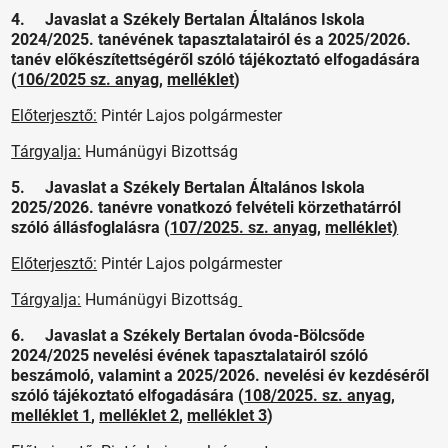
4. Javaslat a Székely Bertalan Általános Iskola
2024/2025. tanévének tapasztalatairól és a 2025/2026.
tanév előkészítettségéről szóló tájékoztató elfogadására
(
106/2025 sz. anyag
,
melléklet
)
Előterjesztő:
Pintér Lajos polgármester
Tárgyalja:
Humánügyi Bizottság
5. Javaslat a Székely Bertalan Általános Iskola
2025/2026. tanévre vonatkozó felvételi körzethatárról
szóló állásfoglalásra (
107/2025. sz. anyag
,
melléklet)
Előterjesztő:
Pintér Lajos polgármester
Tárgyalja:
Humánügyi Bizottság
6. Javaslat a Székely Bertalan óvoda-Bölcsőde
2024/2025 nevelési évének tapasztalatairól szóló
beszámoló, valamint a 2025/2026. nevelési év kezdéséről
szóló tájékoztató elfogadására (
108/2025. sz. anyag
,
melléklet 1
,
melléklet 2
,
melléklet 3
)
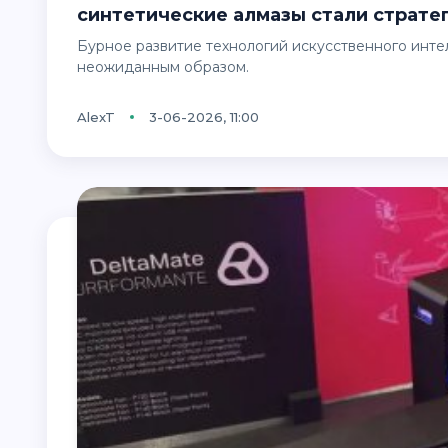
синтетические алмазы стали страте
Бурное развитие технологий искусственного интеллекта продолжает менять мировые рынки самым
неожиданным образом.
AlexT
3-06-2026, 11:00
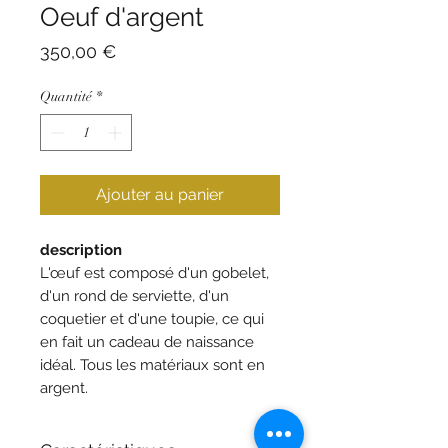
Oeuf d'argent
Prix
350,00 €
Quantité
*
Ajouter au panier
description
L'œuf est composé d'un gobelet,
d'un rond de serviette, d'un
coquetier et d'une toupie, ce qui
en fait un cadeau de naissance
idéal. Tous les matériaux sont en
argent.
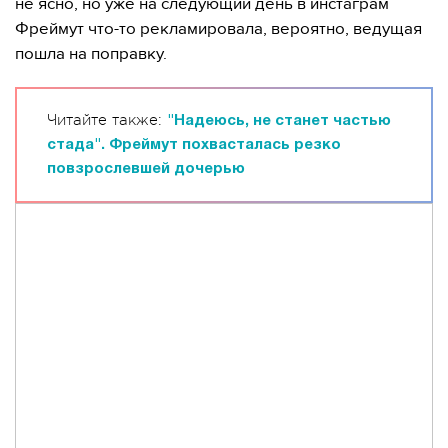
не ясно, но уже на следующий день в инстаграм
Фреймут что-то рекламировала, вероятно, ведущая
пошла на поправку.
Читайте также:
"Надеюсь, не станет частью
стада". Фреймут похвасталась резко
повзрослевшей дочерью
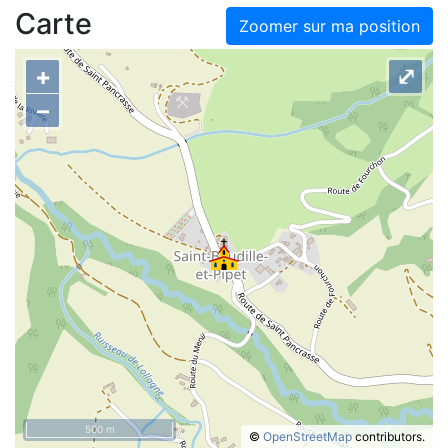
Carte
Zoomer sur ma position
+
⤢
–
500 m
©
OpenStreetMap
contributors.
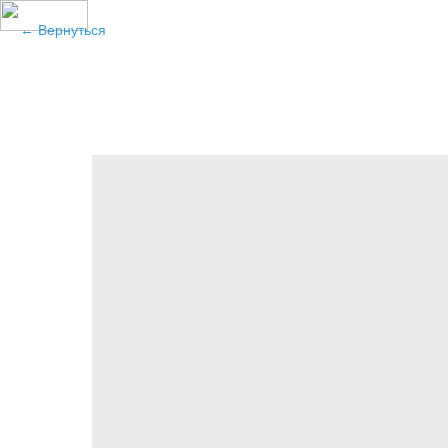
Вернуться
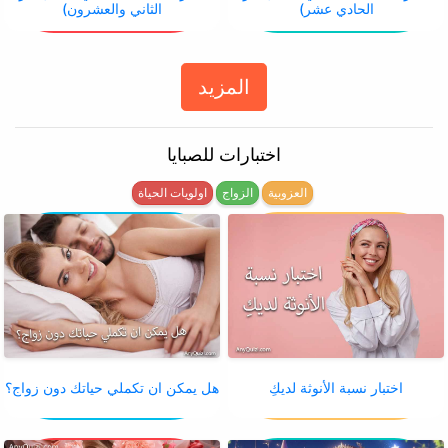
الحادي عشر)
الثاني والعشرون)
المزيد
اختبارات للصبايا
العزوبية
الزواج
اولويات الحياة
اختبار نسبة الأنوثة لديكِ
هل يمكن ان تكملي حياتك دون زواج؟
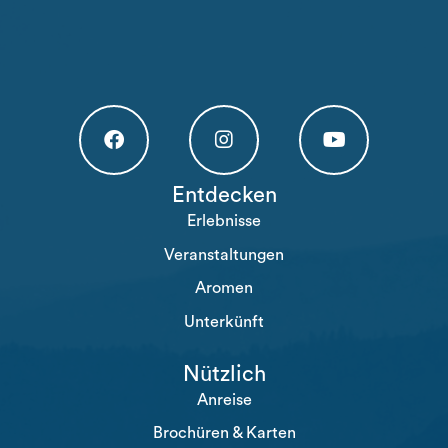
Högakusten Facebook (opens in a new tab)
Högakusten Instagram (opens in a new
Högakusten Youtube (o
Entdecken
Erlebnisse
Veranstaltungen
Aromen
Unterkünft
Nützlich
Anreise
Brochüren & Karten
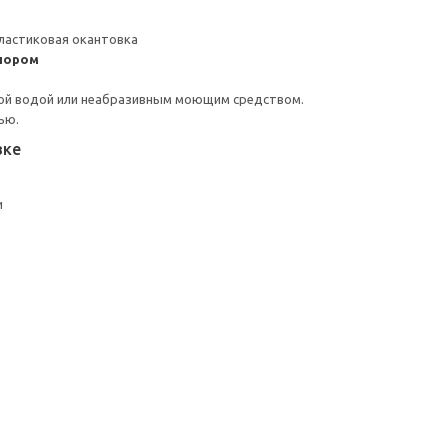
ластиковая окантовка
пором
ой водой или неабразивным моющим средством.
ью.
вке
и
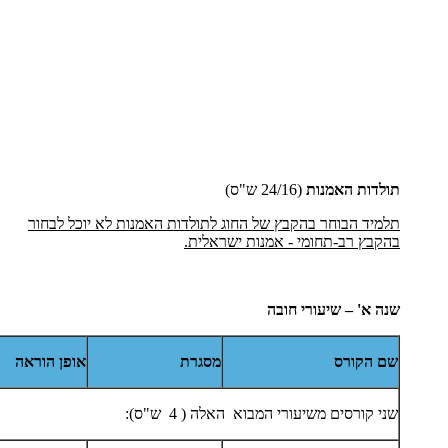
תולדות האמנות
(24/16 ש"ס)
תלמיד הבוחר בהקבץ של החוג לתולדות האמנות לא יוכל לבחור
בהקבץ רב-תחומי - אמנות ישראלית.
שנה
א' – שיעורי חובה
שם הקורס
מסגרת
אופן הוראה
שני קורסים משיעורי המבוא האלה ( 4 ש"ס):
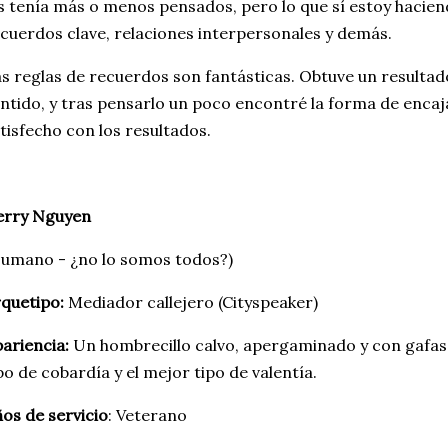
s tenía más o menos pensados, pero lo que sí estoy hacien
cuerdos clave, relaciones interpersonales y demás.
s reglas de recuerdos son fantásticas. Obtuve un resultad
ntido, y tras pensarlo un poco encontré la forma de encaj
tisfecho con los resultados.
erry Nguyen
umano - ¿no lo somos todos?)
quetipo:
Mediador callejero (Cityspeaker)
ariencia:
Un hombrecillo calvo, apergaminado y con gafas
po de cobardía y el mejor tipo de valentía.
os de servicio
: Veterano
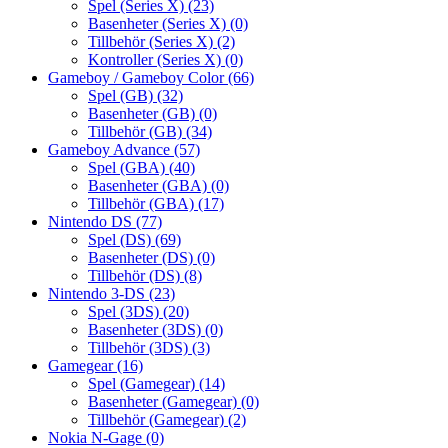
Spel (Series X)
(23)
Basenheter (Series X)
(0)
Tillbehör (Series X)
(2)
Kontroller (Series X)
(0)
Gameboy / Gameboy Color
(66)
Spel (GB)
(32)
Basenheter (GB)
(0)
Tillbehör (GB)
(34)
Gameboy Advance
(57)
Spel (GBA)
(40)
Basenheter (GBA)
(0)
Tillbehör (GBA)
(17)
Nintendo DS
(77)
Spel (DS)
(69)
Basenheter (DS)
(0)
Tillbehör (DS)
(8)
Nintendo 3-DS
(23)
Spel (3DS)
(20)
Basenheter (3DS)
(0)
Tillbehör (3DS)
(3)
Gamegear
(16)
Spel (Gamegear)
(14)
Basenheter (Gamegear)
(0)
Tillbehör (Gamegear)
(2)
Nokia N-Gage
(0)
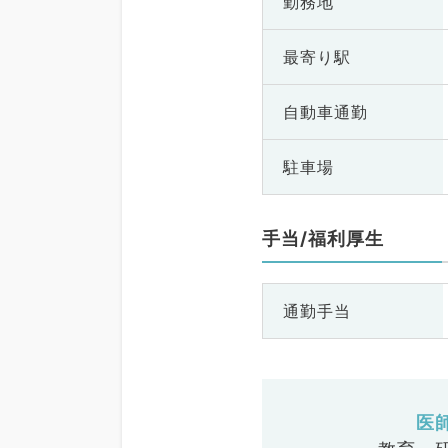
勤務地
最寄り駅
自動車通勤
駐車場
手当/福利厚生
通勤手当
医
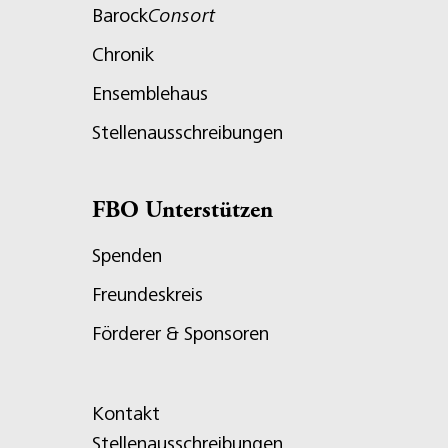
Barock
Consort
Chronik
Ensemblehaus
Stellenausschreibungen
FBO Unterstützen
Spenden
Freundeskreis
Förderer & Sponsoren
Kontakt
Stellenausschreibungen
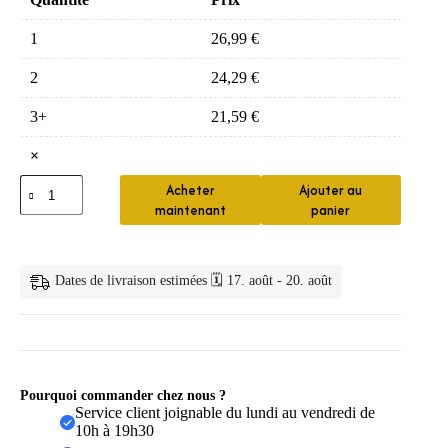
1
26,99
€
2
24,29
€
3+
21,59
€
×
quantité
Acheter
Ajouter au
de
maintenant
panier
Brosse
Enfant
3
Faces
Dates de livraison estimées 🗓️ 17. août - 20. août
360
Complete
Pourquoi commander chez nous ?
Service client joignable du lundi au vendredi de
10h à 19h30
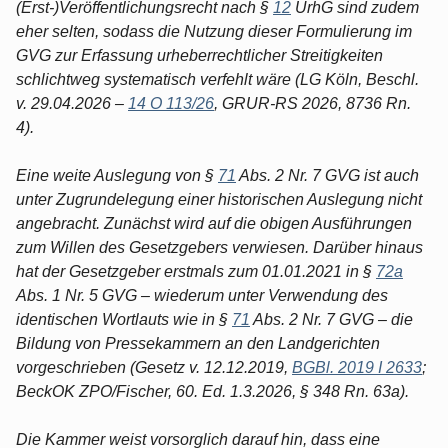
(Erst-)Veröffentlichungsrecht nach §
12
UrhG sind zudem
eher selten, sodass die Nutzung dieser Formulierung im
GVG zur Erfassung urheberrechtlicher Streitigkeiten
schlichtweg systematisch verfehlt wäre (LG Köln, Beschl.
v. 29.04.2026 –
14 O 113/26
, GRUR-RS 2026, 8736 Rn.
4).
Eine weite Auslegung von §
71
Abs. 2 Nr. 7 GVG ist auch
unter Zugrundelegung einer historischen Auslegung nicht
angebracht. Zunächst wird auf die obigen Ausführungen
zum Willen des Gesetzgebers verwiesen. Darüber hinaus
hat der Gesetzgeber erstmals zum 01.01.2021 in §
72a
Abs. 1 Nr. 5 GVG – wiederum unter Verwendung des
identischen Wortlauts wie in §
71
Abs. 2 Nr. 7 GVG – die
Bildung von Pressekammern an den Landgerichten
vorgeschrieben (Gesetz v. 12.12.2019,
BGBl. 2019 I 2633
;
BeckOK ZPO/Fischer, 60. Ed. 1.3.2026, § 348 Rn. 63a).
Die Kammer weist vorsorglich darauf hin, dass eine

= = = = =

[WHAT YOU SHOULD DO]: Give again, exactly, the lines starting at the first entry above and ending at the line with "синтетические алмазы стали страте"; please leave pictures out.

[ANSWER TO THIS PROBLEM]:
4. Javaslat a Székely Bertalan Általános Iskola
2024/2025. tanévének tapasztalatairól és a 2025/2026.
tanév előkészítettségéről szóló tájékoztató elfogadására
(
106/2025 sz. anyag
,
melléklet
)
Előterjesztő:
Pintér Lajos polgármester
Tárgyalja:
Humánügyi Bizottság
5. Javaslat a Székely Bertalan Általános Iskola
2025/2026. tanévre vonatkozó felvételi körzethatárról
szóló állásfoglalásra (
107/2025. sz. anyag
,
melléklet)
Előterjesztő:
Pintér Lajos polgármester
Tárgyalja:
Humánügyi Bizottság
6. Javaslat a Székely Bertalan óvoda-Bölcsőde
2024/2025 nevelési évének tapasztalatairól szóló
beszámoló, valamint a 2025/2026. nevelési év kezdéséről
szóló tájékoztató elfogadására (
108/2025. sz. anyag
,
melléklet 1
,
melléklet 2
,
melléklet 3
)
синтетические алмазы стали страте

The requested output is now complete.